Dorfman also gave a glimpse into the budget for the 2014 fiscal year, noting some changes to fees that had received support from the Budget & Finance Committee as the draft budget is being developed. Those changes include:
• An increase of 25 cents in the transaction fee assessed at the town parking paystations, raising the fee to 50 cents per transaction, which Dorfman said was needed to cover the costs of operating the paystations themselves.
• An increase in the ambulance service fee, from $41 to $44 annually, under the request of the Bethany Beach Volunteer Fire Company, which operates the service.
• Trash fees could increase by 12.5 percent, which Dorfman said was needed to address a sanitation reserve that had been depleted under the new State requirements for recycling and yard waste. Residential service would increase $30 to $280. Commercial service would increase $40 to $390. The council is set to review the budget recommendations at their February council workshop. McClenny asked that they have a list of comparable rates from surrounding communities to compare to the new rates.

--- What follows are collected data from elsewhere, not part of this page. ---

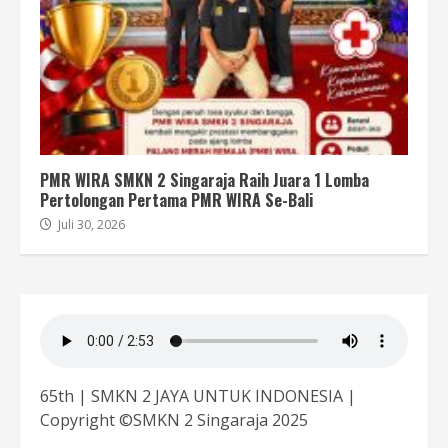
PMR WIRA SMKN 2 Singaraja Raih Juara 1 Lomba
Pertolongan Pertama PMR WIRA Se-Bali
Juli 30, 2026
65th | SMKN 2 JAYA UNTUK INDONESIA |
Copyright ©SMKN 2 Singaraja 2025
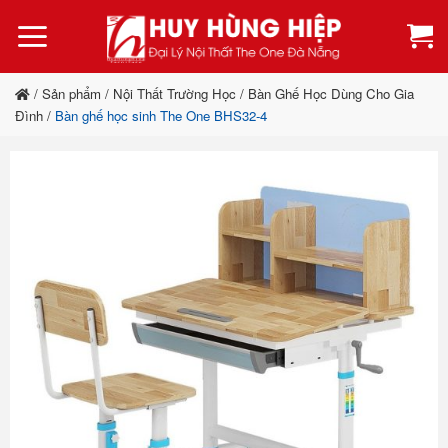
Bỏ
qua
nội
dung
/
Sản phẩm
/
Nội Thất Trường Học
/
Bàn Ghế Học Dùng Cho Gia
Đình
/
Bàn ghế học sinh The One BHS32-4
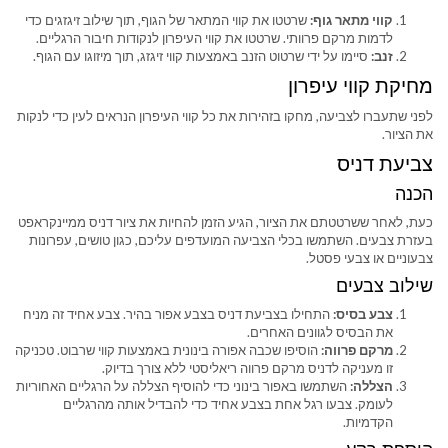
קווי מתאר גוף:
שרטטו את קווי המתאר של הגוף, תוך שילוב זיגזגים כדי
לדמות מרקם פרוותי. שרטטו את קווי העיפרון לנקודות חיבור הרגליים.
זנב:
סיימו על ידי שרטוט הזנב באמצעות קווי זיגזג, תוך מיזוגו עם הגוף.
מחיקת קווי עיפרון
לפני שתעברו לצביעה, מחקו בזהירות את כל קווי העיפרון הנראים לעין כדי לנקות
את הציור.
צביעת דניס
הכנה
כעת, לאחר ששרטטתם את הציור, הגיע הזמן להחיות את ציור דניס ממיינקראפט
בעזרת צבעים. השתמשו בכלי הצביעה המועדפים עליכם, כגון טושים, עפרונות
צבעוניים או צבעי פסטל.
שילוב צבעים
צבע בסיס:
התחילו בצביעת דניס בצבע אפור בהיר. צבע אחיד זה מניח
את הבסיס לגוונים האחרים.
מרקם פרווה:
הוסיפו שכבה אפורה בינונית באמצעות קווי שרבוט. טכניקה
זו מעניקה לדניס מרקם פרווה ריאליסטי ללא צורך בדיוק.
הצללה:
השתמשו באפור בינוני כדי להוסיף הצללה על הרגליים האחוריות
לעומק. צבעו רגל אחת בצבע אחיד כדי להבדיל אותה מהרגליים
הקדמיות.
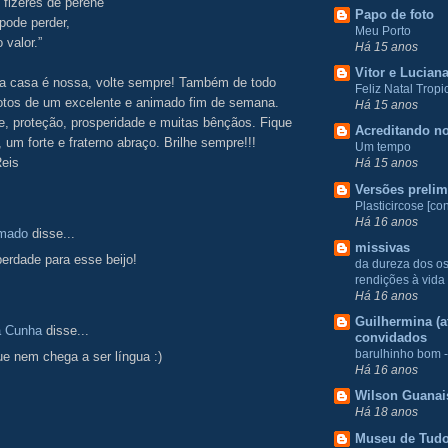
 fizeres de perene
Papo de foto
pode perder,
Meu Porto
 valor.”
Há 15 anos
Vitor e Lucian
 a casa é nossa, volte sempre! Também de todo
Feliz Natal Tropic
otos de um excelente e animado fim de semana.
Há 15 anos
, proteção, prosperidade e muitas bênçãos. Fique
Acreditando no
um forte e fraterno abraço. Brilhe sempre!!!
Um tempo
Reis
Há 15 anos
Versões prelim
Plasticircose [con
Há 16 anos
Amado
disse...
missivas
berdade para esse beijo!
da dureza dos o
rendições à vida
Há 16 anos
Guilhermina (at
a Cunha
disse...
convidados
barulhinho bom -
e nem chega a ser língua :)
Há 16 anos
Wilson Guanai
Há 18 anos
Museu de Tud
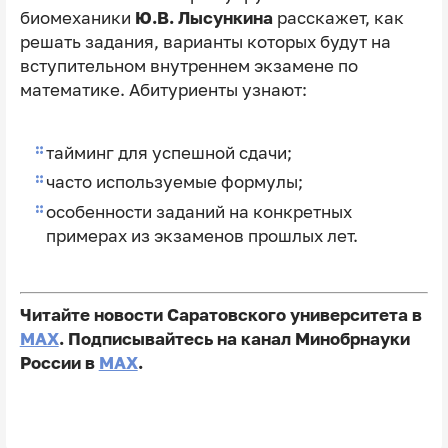
биомеханики
Ю.В. Лысункина
расскажет, как
решать задания, варианты которых будут на
вступительном внутреннем экзамене по
математике. Абитуриенты узнают:
тайминг для успешной сдачи;
часто используемые формулы;
особенности заданий на конкретных
примерах из экзаменов прошлых лет.
Читайте новости Саратовского университета в
MAX
. Подписывайтесь на канал Минобрнауки
России в
MAX
.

“I expect we will find we are much less than other local communities,” Dorfman said.
Council changes business-license violation fee to a civil penalty
The council unanimously voted on Jan. 18 to remove from the Town schedule of fees an existing $100 administrative fee for failure to obtain a business license prior to conducting business within the town limits, in favor of a staff-recommended system in which code enforcement officers would give a civil citation to violators, with fines ranging from $100 to $500.
Graviet had explained to the council that the civil citation system would allow violators to have due process, in that they could challenge the citation before the town alderman, rather than simply being directed to obtain a license at town hall and being assessed a $100 violation fee they also needed to pay, without a process of appeal. The alderman would decide how much of a penalty violators might be assessed, while those who opted to simply pay the fine would be charged the $100 minimum.
Olmstead reported on the recent work of the Cultural and Historical Affairs Committee (CHAC) at last Friday’s council meeting, saying the group had put in an application to DelDOT for signs on Route 1 that would indicate the presence of the town museum within town hall. She said they had also discussed reframing and labeling historical photos that are displayed on the upper story of town hall.
Additionally, the committee is also in the process of having the sketches of historical homes in the town that were done for the mural in town hall turned into notecards that will be available for purchase. She said that, although CHAC had been asked to consider working with Arcadia Books on a book about the town’s history, committee members felt they were not currently able to take on the project and complete it in the six months Arcadia would require.
CHAC is continuing to work with the historical groups in other local towns in preparation for a traveling Smithsonian exhibit that is expected to be on display at Ocean View Town Hall in May or June. She said Millville had recently joined the project, and that a $3,000 grant application to help with costs had also been approved by the Delaware Humanities Forum. The groups will need to pull together $1,200 in matching funds and an in-kind share of about $7,400 for the exhibit.
Olmstead said CHAC had also recently reviewed the first DVD of their long-running oral history project, with the second near completion, though she said some changes will need to be made before the project is finalized.
Finally, McClenny noted that the American Shore & Beach Preservation Association’s annual conference is set to take place in Washington, D.C., on Feb. 26-28, and that the Town will have a representative in attendance who would report on the conference at the March council meeting.